Nigerian health company 54Gene has closed a $15 million round to scale its genome data bank operations and research collaboration efforts in Africa. 

The round was led by Adjuvant Capital, a US firm whose fund focuses on investing in companies working on drug development and health research. Adjuvant is backed by the International Finance Corporation, Novartis, and the Bill & Melinda Gates Foundation.

Founded in 2019, 54Gene has built a biobank of pan-African DNA to provide a reliable source of genetic data on Africans. 

Located in Lagos, the facility stores biological samples that are aggregated and de-identified. The company’s pool of bio-specimen is available for academic research and has the potential to be crucial for drug development, disease detection and quality of life on the continent. 

Other participants in 54Gene’s round include Raba Capital, V8 Capital, and Ingressive Capital. Follow-on investors include Y Combinator, Better Ventures, Fifty Years, KdT Ventures, Aera VC and Pioneer Fund.

The new round will be invested in more research on human genetics, bioinformatics, preclinical, clinical and commercial programs, the company has said. 

In addition to funding, 54gene has announced the formation of a Scientific Advisory Board composed of researchers in clinical genetics, bioinformatics and data science.  

The board comprises researchers from leading academic institutions including the Yale School of Medicine and Stanford University, as well as commercial health research entities based in the United States.

As a result of the funding and the constitution of the board, 54Gene will engage in more collaborations in Africa with both public and private stakeholders. 

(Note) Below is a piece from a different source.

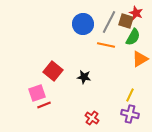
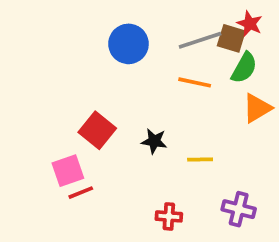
gray line: (109, 22) -> (200, 40), turned 45
blue circle: (83, 24) -> (128, 44), moved
yellow line: (130, 95) -> (200, 160), moved, turned 64
red cross: (92, 118) -> (169, 216), turned -32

They will also invest “in setting up a state-of-the-art research lab with high-throughput genetic processing and BSL [Biosafety Level] 3 capabilities in Nigeria, and ensuring that we build some of our innovative pipelines on the African continent,” according to Abasi Ene-Obong, the company’s CEO.

54Gene’s Series A comes less than a year after securing $4.5 million in seed funding

In March 2019, the startup was a cohort for the YCombinator 2019 Winter program. As part of that cohort, they received $150,000 funding from the tech hub, and got the chance to pitch at the hub’s demo day event.

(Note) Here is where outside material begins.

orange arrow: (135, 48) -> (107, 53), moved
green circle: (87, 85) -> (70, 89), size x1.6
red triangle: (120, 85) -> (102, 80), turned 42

The startup has now raised at least $19.5M since it began operations. Other early investors in the company include the Future Africa Fund and Microtraction

54Gene created a fund late March to help the Nigeria Centre for Disease Control (NCDC) improve capacity for COVID-19 testing. The fund, as at the 26th of March, had raised $500,000 in collaboration with Union Bank, a Nigerian financial institution.